プレーオフ①グリズリーズvsジャズ

ゲーム3

感想を書くどころか、考える価値も感じないウィザーズの後で、同じく1位と8位の対戦カードをみると、なんだかもう、こう、うん、その、やるせない気持ちでいっぱいになります。同じステージで戦っているカードとは思えないレベル差。

全ては異常なレベルアップをしているモラント&グリズリーズの放つオーラが、何が起こるのかわからない空気を醸し出しています。内容はジャズの圧勝という流れなのに、決してそんな結果にはならない不可思議で魅力的な試合。逆にこれはこれで感想を書きにくく、考えても思い出せないほど、試合終盤の強烈な印象なのでした。

◎エースと3P

グリズリーズファンからすると「反則だろ」と思えるくらい3Pが決まりまくるジャズ。これだけで試合が決まっても良いレベルで決めまくった1Qになりました。

〇1Qのジャズ 3P7/15

34点のうち、21点が3Pなので、もうどうにもこうにも。こんなに決められたらお手上げです。

この3Pは26%しか決まらなかったゲーム1のことを考えると、どうしても偶然の要素が大きいように思えます。
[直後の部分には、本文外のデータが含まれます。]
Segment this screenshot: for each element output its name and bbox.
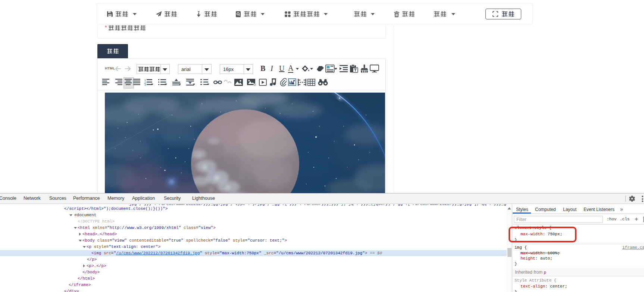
svg-text:3: 3 (144, 83, 146, 86)
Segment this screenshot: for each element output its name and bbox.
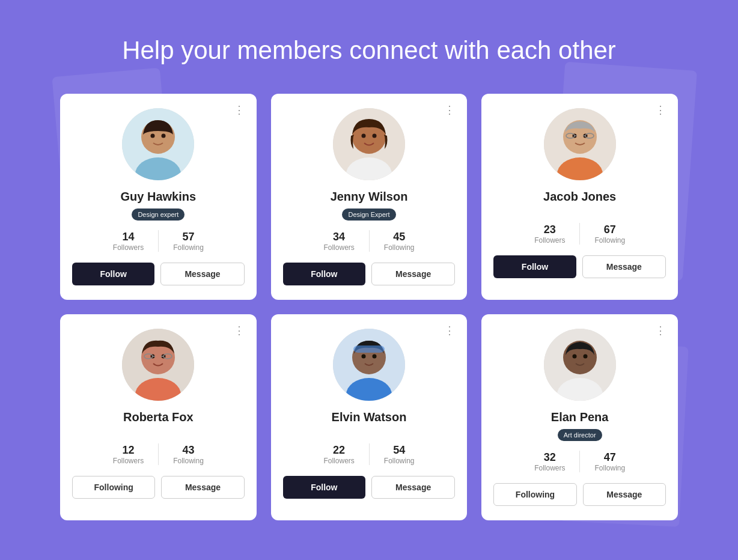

実際、バスケの勝敗はその日のシューティングに大きく左右されるので、ましてや接戦が続くプレーオフなら1本の差が大きな差となって跳ね返ってくるわけです。だから、しっかりと守った上なら「決まっているのは偶然だから諦めるしかない」という考え方もあります。

しかし、ゲーム1とゲーム2の内容差を考えると、グリズリーズ側はそんな悠長なことは言えませんでした。共にプレスディフェンスが効き、ジャズ得意のパス回しにズレを生じさせ続け、それがジャズの3Pに問題を起こしていました。48%決まったゲーム2も客席へのパスが何本かあり、正確なパスアウトになりませんでした。

〇コーナー3P
シーズン 40.3% 11.9本
ゲーム1 2/9
ゲーム2 5/9
ゲーム3 1/3

特にリーグ最多のコーナー3Pを放っていたジャズに対して、コーナーからの攻撃を許さないディフェンスが効いていました。ゲーム3も3本しか打たれていませんが、単に打たれないだけではなく、コーナーにドリブルしたクラークソンが囲まれてスティールされるなど、

コーナーはグリズリーズディフェンスの狙い所

これは明確なポイントになっていましたが、そもそも「コーナーで囲む」っていうことは、それだけ足が動いているわけで、運動量で凌駕するグリズリーズの良さがジャズの3Pを阻害しています。

〇ディフェンス平均移動速度 3.97(1位)

それを裏付けるようにリーグで最も足を動かしているデータがあります。オフェンスはリーグ中位なのですが、ディフェンスになるとどのチームよりも動いているっていうね。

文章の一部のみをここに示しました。